Ninguém esperava amanhecer assim.
Na Praça São Lucas, o chão virou altar improvisado: 55 corpos lado a lado, levados por moradores que, sem respostas, transformaram o espaço público em denúncia silenciosa.

A cena é brutal e simbólica.
No coração do Complexo da Penha, a população não apenas chora — ela conta os mortos, porque o Estado parece incapaz, ou relutante, em fazê-lo.

O governo do Rio afirmou na véspera que 60 “criminosos” morreram na megaoperação conjunta na Penha e no Alemão.
Mas, um dia depois, surgem corpos que não aparecem em nenhuma planilha oficial.

Segundo o secretário da PM, coronel Marcelo de Menezes Nogueira, os mortos da praça “não constam na contabilidade” da operação.
A frase — burocrática e seca — diz muito sobre o abismo entre quem governa e quem é governado.

A matemática da guerra urbana é incerta, mas o saldo humano é evidente: quatro policiais mortos, dezenas de famílias devastadas e uma comunidade que, de novo, se vê entre o medo e a descrença.

Há algo profundamente doente em uma sociedade que naturaliza o acúmulo de cadáveres como prova de sucesso operacional.
A retórica da “guerra ao crime” segue exigindo sacrifícios humanos — quase sempre, os mesmos corpos, nos mesmos CEPs.

Enquanto a perícia tenta determinar se os 55 mortos da praça têm relação com a operação, o que está em jogo é mais do que um número.
É o limite moral de um Estado que, ao combater o crime, repete seus métodos mais cruéis.

O que significa “vitória” quando a população local precisa recolher corpos e levá-los à praça para ser ouvida?
O que significa “ordem” quando a lei se impõe pela força, mas falha em garantir justiça?

A ADPF das Favelas, julgada pelo STF em 2020, buscava exatamente evitar esse tipo de tragédia: limitar o uso da força, exigir planejamento e transparência, e reduzir a letalidade.
Quatro anos depois, o que se vê é o esvaziamento dessas medidas — e a volta da lógica de extermínio como política pública.

Há quem argumente que o Estado não pode recuar diante do tráfico.
Mas confundir enfrentamento com aniquilação é um erro histórico que o Rio repete há décadas.

A operação “Contenção” prometia devolver o controle às autoridades.
No entanto, as imagens da Penha revelam algo oposto: um Estado que perdeu o controle sobre si mesmo.

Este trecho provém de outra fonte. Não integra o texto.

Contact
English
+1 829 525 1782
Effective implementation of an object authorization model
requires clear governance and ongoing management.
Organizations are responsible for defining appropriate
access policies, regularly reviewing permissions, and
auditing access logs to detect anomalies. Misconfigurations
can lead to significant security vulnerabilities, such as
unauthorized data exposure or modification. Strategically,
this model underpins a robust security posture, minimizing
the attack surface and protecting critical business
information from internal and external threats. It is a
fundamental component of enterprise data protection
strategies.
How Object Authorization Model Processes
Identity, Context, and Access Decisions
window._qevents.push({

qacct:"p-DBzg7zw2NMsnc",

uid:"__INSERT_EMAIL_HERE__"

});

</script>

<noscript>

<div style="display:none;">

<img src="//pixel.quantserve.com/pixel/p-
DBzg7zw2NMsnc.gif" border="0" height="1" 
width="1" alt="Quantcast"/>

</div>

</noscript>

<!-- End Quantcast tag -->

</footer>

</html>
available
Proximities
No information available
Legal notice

Quando a violência se torna rotina, a linha que separa o legítimo do inaceitável se apaga.
E é nesse apagamento que a barbárie encontra espaço para se vestir de legalidade.

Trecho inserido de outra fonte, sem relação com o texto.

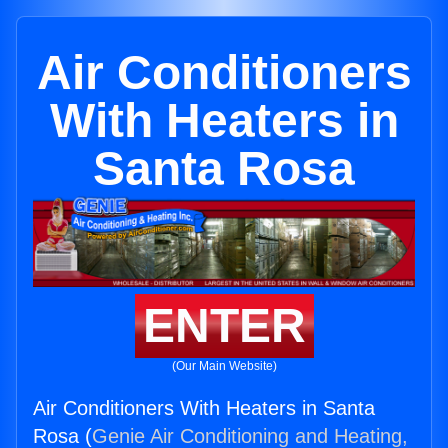
Air Conditioners
With Heaters in
Santa Rosa
ENTER
(Our Main Website)
Air Conditioners With Heaters in Santa
Rosa (
Genie Air Conditioning and Heating,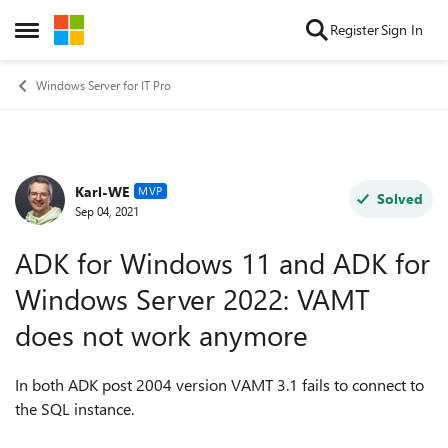
Skip to content
Register
Sign In
Open Side Menu
Windows Server for IT Pro
Karl-WE
Forum Discussion
MVP
Solved
Sep 04, 2021
ADK for Windows 11 and ADK for
Windows Server 2022: VAMT
does not work anymore
In both ADK post 2004 version VAMT 3.1 fails to connect to
the SQL instance.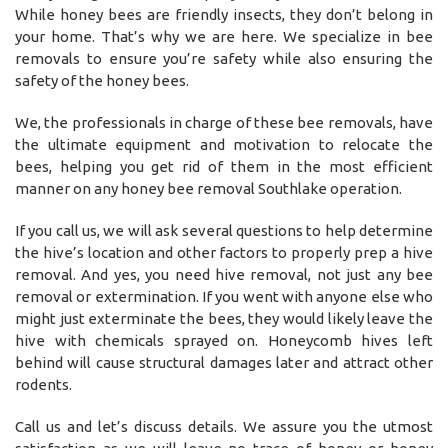
While honey bees are friendly insects, they don’t belong in
your home. That’s why we are here. We specialize in bee
removals to ensure you’re safety while also ensuring the
safety of the honey bees.
We, the professionals in charge of these bee removals, have
the ultimate equipment and motivation to relocate the
bees, helping you get rid of them in the most efficient
manner on any honey bee removal Southlake operation.
If you call us, we will ask several questions to help determine
the hive’s location and other factors to properly prep a hive
removal. And yes, you need hive removal, not just any bee
removal or extermination. If you went with anyone else who
might just exterminate the bees, they would likely leave the
hive with chemicals sprayed on. Honeycomb hives left
behind will cause structural damages later and attract other
rodents.
Call us and let’s discuss details. We assure you the utmost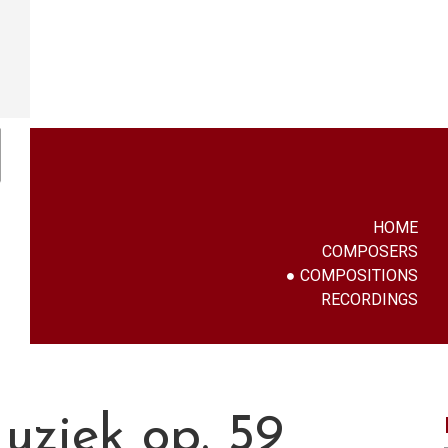
HOME
COMPOSERS
COMPOSITIONS
RECORDINGS
uziek op. 59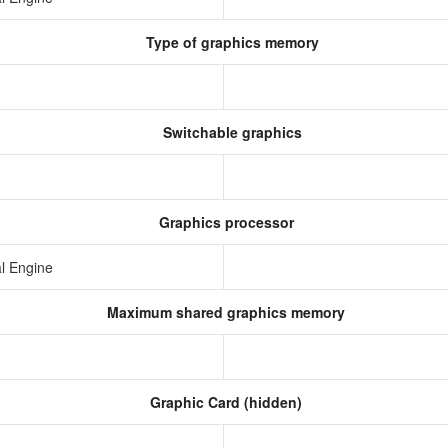
Type of graphics memory
Switchable graphics
Graphics processor
l Engine
Maximum shared graphics memory
Graphic Card (hidden)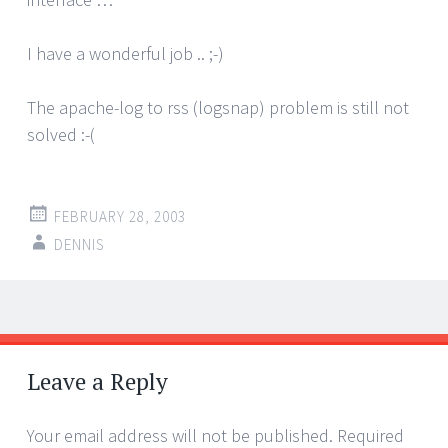
I have a wonderful job .. ;-)
The apache-log to rss (logsnap) problem is still not
solved :-(
FEBRUARY 28, 2003
DENNIS
Post
←
→
navigation
Leave a Reply
Your email address will not be published.
Required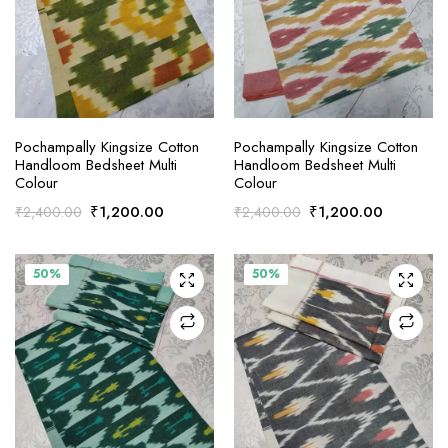
ADD TO CART
ADD TO CART
Pochampally Kingsize Cotton
Pochampally Kingsize Cotton
Handloom Bedsheet Multi
Handloom Bedsheet Multi
Colour
Colour
Original
Current
Original
Current
₹
1,200.00
₹
1,200.00
₹
2,400.00
₹
2,400.00
price
price
price
price
was:
is:
was:
is:
₹2,400.00.
₹1,200.00.
₹2,400.00.
₹1,200.0
50%
50%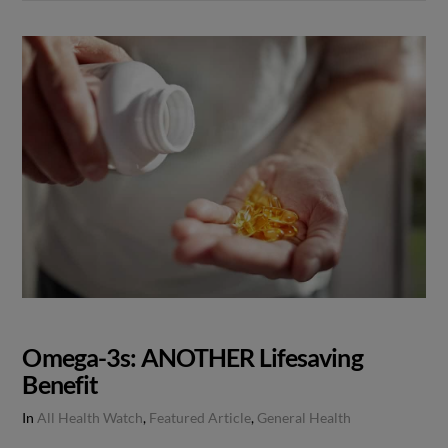
Omega-3s: ANOTHER Lifesaving
Benefit
In
All Health Watch
,
Featured Article
,
General Health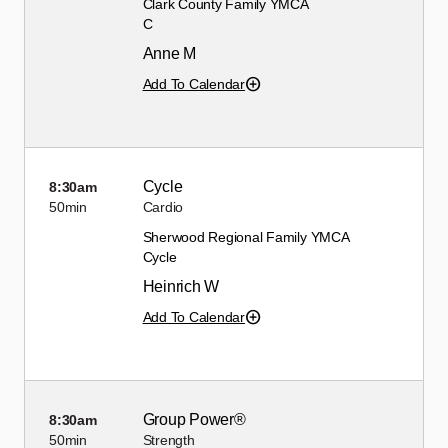
Clark County Family YMCA
C
Anne M
Add To Calendar
Cycle
8:30am
50min
Cardio
Sherwood Regional Family YMCA
Cycle
Heinrich W
Add To Calendar
Group Power®
8:30am
50min
Strength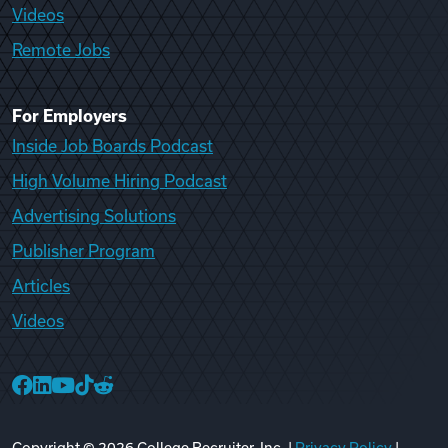
Videos
Remote Jobs
For Employers
Inside Job Boards Podcast
High Volume Hiring Podcast
Advertising Solutions
Publisher Program
Articles
Videos
College Recruiter Facebook
College Recruiter LinkedIn
College Recruiter YouTube
College Recruiter TikTok
College Recruiter Reddit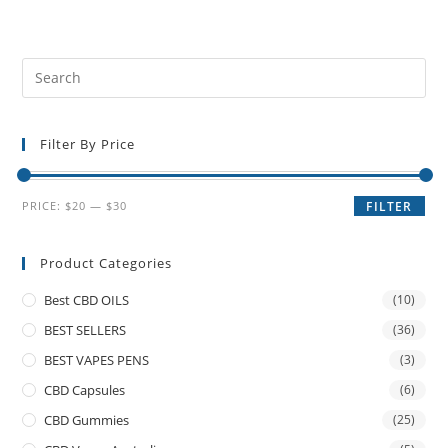
Filter By Price
PRICE:
$20
—
$30
FILTER
Product Categories
Best CBD OILS
(10)
BEST SELLERS
(36)
BEST VAPES PENS
(3)
CBD Capsules
(6)
CBD Gummies
(25)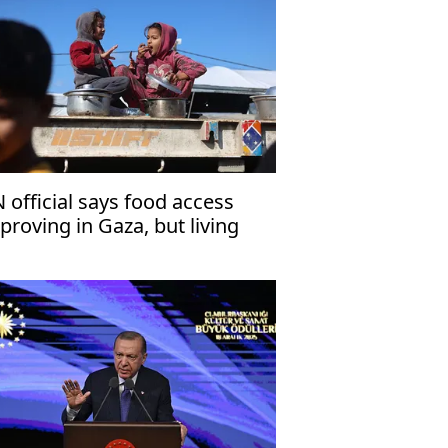
 official says food access
proving in Gaza, but living
nditions remain dire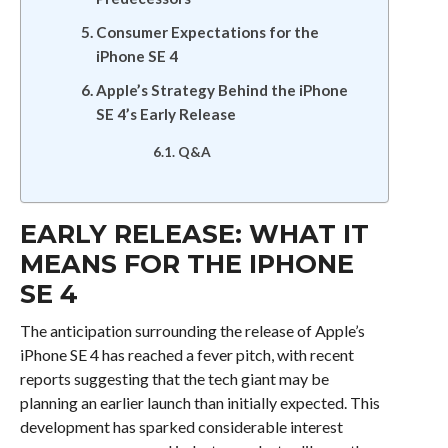
Consumer Expectations for the
iPhone SE 4
Apple’s Strategy Behind the iPhone
SE 4’s Early Release
Q&A
EARLY RELEASE: WHAT IT
MEANS FOR THE IPHONE
SE 4
The anticipation surrounding the release of Apple’s
iPhone SE 4 has reached a fever pitch, with recent
reports suggesting that the tech giant may be
planning an earlier launch than initially expected. This
development has sparked considerable interest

Os 55 corpos da praça são mais do que vítimas — são o testemunho do fracasso de uma política que, ao tentar “pacificar”, multiplica o luto.

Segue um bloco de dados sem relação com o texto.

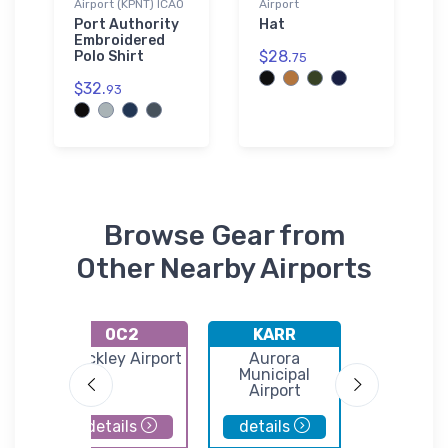
Airport (KPNT) ICAO
Airport
Port Authority
Hat
Embroidered
$28.
Polo Shirt
75
$32.
93
Browse Gear from
Other Nearby Airports
0C2
KARR
DTG
Hinckley Airport
Aurora
Dwight Ai
Avn
Municipal
ank
Airport
d
details
details
details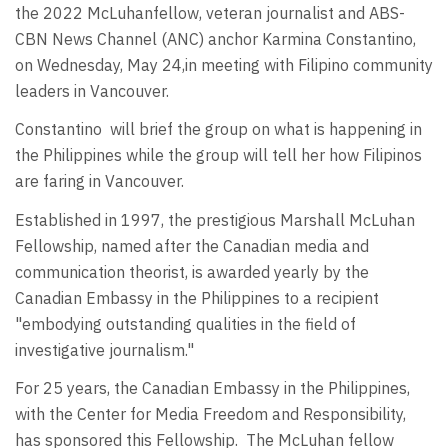
the 2022 McLuhan
fellow, veteran journalist and ABS-
CBN News Channel (ANC) anchor Karmina Constantino,
on Wednesday, May 24,
in meeting with Filipino community
leaders in Vancouver.
Constantino
will brief the group on what is happening in
the Philippines while the group will tell her how Filipinos
are faring in Vancouver.
Established in 1997, the prestigious Marshall McLuhan
Fellowship, named after the Canadian media and
communication theorist, is awarded yearly by the
Canadian Embassy in the Philippines to a recipient
"embodying outstanding qualities in the field of
investigative journalism."
For 25 years, the Canadian Embassy in the Philippines,
with the Center for Media Freedom and Responsibility,
has sponsored this Fellowship. The McLuhan fellow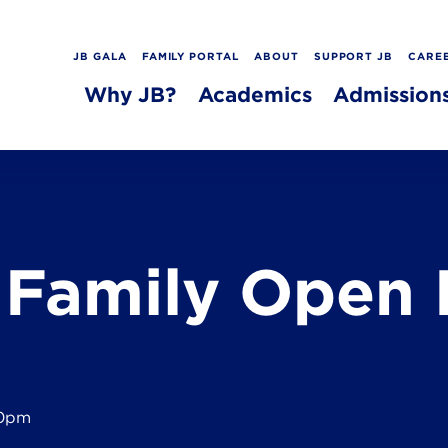
JB GALA
FAMILY PORTAL
ABOUT
SUPPORT JB
CARE
Why JB?
Academics
Admission
 Family Open 
30pm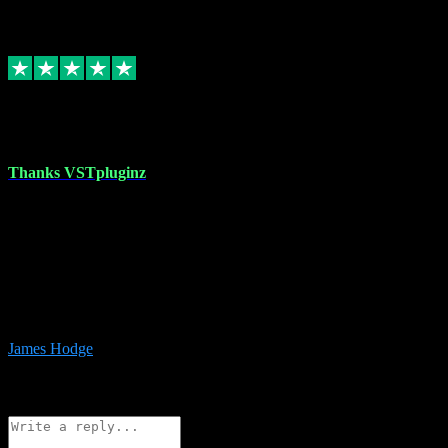
6
Source: Organic
Replied
Share
Request information
17 Aug 2023
Thanks VSTpluginz
I started out from scratch purchasing a new DAW and a couple of
plugins from VST Pluginz.... I was so happy with the experience;
I’ve since been back and filled my boots with their vast offerings!
The service has always been faultless…cheap, quick, polite,
responsive and completely hassle free! Is always available on the
Whats-app if I have a glitch. Couldn’t recommend them highly
enough I genuinely wouldn’t go anywhere else….
James Hodge
4
Source: Organic
Reply
Share
Request information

Agora, o país observa, em silêncio ou em negação, enquanto a Penha se transforma em espelho.
Porque o que aconteceu ali não é exceção — é um retrato ampliado de um Brasil que ainda não aprendeu a contar seus mortos.

No fim, a pergunta que fica não é “quantos morreram?”, mas “quem ainda acredita que essa guerra tem vencedores?”.